Preamble
A lot of people have written against AI Doom, but I thought it might be interesting to give my account as an outsider encountering these arguments. Even if I don’t end up convincing people who have made AI alignment central to their careers and lives, maybe I’ll at least help some of them understand why the general public, and specifically the group of intelligent people which encounters their arguments, is generally not persuaded by their material. There may be inaccuracies in my account of the AI Doom argument, but this is how I think it’s generally understood by the average intelligent non-expert reader.
I started taking AI alignment arguments seriously when GPT-3 and GPT-4 came out, and started producing amazing results on standardized testing and writing tasks. I am not an ML engineer, do not know much about programming, and am not part of the rationalist community that has been structured around caring deeply about AI risk for the last fifteen years. It may be of interest that I am a professional forecaster, but of financial asset prices, not of geopolitical events or the success of nascent technologies. My knowledge of the arguments comes mostly from reading LessWrong, ACX and other online articles, and specifically I’m responding to Eliezer’s argument detailed in the pages on Orthogonality, Instrumental Convergence, and List of Lethalities (plus the recent Time article).
I. AI doom is unlikely, and it’s weird to me that clearly brilliant people think it’s >90% likely
I agree with the following points:
- An AI can probably get much smarter than a human, and it’s only a matter of time before it does
- Something being very smart doesn’t make it nice (orthogonality, I think)

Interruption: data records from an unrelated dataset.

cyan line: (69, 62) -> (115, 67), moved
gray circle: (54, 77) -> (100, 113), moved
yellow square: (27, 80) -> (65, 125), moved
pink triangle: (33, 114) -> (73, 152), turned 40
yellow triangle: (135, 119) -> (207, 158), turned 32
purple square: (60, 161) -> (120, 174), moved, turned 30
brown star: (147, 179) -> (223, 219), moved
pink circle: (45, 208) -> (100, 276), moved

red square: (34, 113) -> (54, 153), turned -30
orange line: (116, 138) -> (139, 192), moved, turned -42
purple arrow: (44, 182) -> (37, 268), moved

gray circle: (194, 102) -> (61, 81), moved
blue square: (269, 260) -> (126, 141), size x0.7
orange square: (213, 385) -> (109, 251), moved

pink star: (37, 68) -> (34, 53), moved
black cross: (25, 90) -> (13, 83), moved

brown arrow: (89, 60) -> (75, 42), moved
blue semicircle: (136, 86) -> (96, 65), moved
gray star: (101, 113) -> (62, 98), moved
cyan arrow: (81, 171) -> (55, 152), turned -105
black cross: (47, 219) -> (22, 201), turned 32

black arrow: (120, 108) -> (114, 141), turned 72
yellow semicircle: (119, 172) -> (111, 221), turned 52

- A superintelligence doesn’t need to hate you to kill you; any kind of thing-maximizer might end up turning the atoms you’re made of into that thing without specifically wanting to destroy you (instrumental convergence, I think)
- Computers hooked up to the internet have plenty of real-world capability via sending emails/crypto/bank account hacking/every other modern cyber convenience.

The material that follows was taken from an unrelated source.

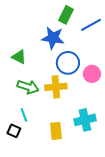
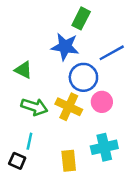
blue line: (91, 25) -> (112, 53), moved
pink circle: (92, 74) -> (102, 102), moved
yellow cross: (56, 87) -> (69, 107), turned 30
cyan line: (24, 115) -> (29, 141), turned 32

The argument then goes on to say that, if you take a superintelligence and tell it to build paperclips, it’s going to tile the universe with paperclips, killing everyone in the process (oversimplified). Since the people who use AI are obviously going to tell it to do stuff–we already do that with GPT-4–as soon as it gains superintelligence capabilities, our goose is collectively cooked. There is a separate but related argument, that a superintelligence would learn to self-modify, and instead of building the paperclips we asked it to, turn everything into GPUs so it can maximize some kind of reward counter. Both of these seem wrong to me.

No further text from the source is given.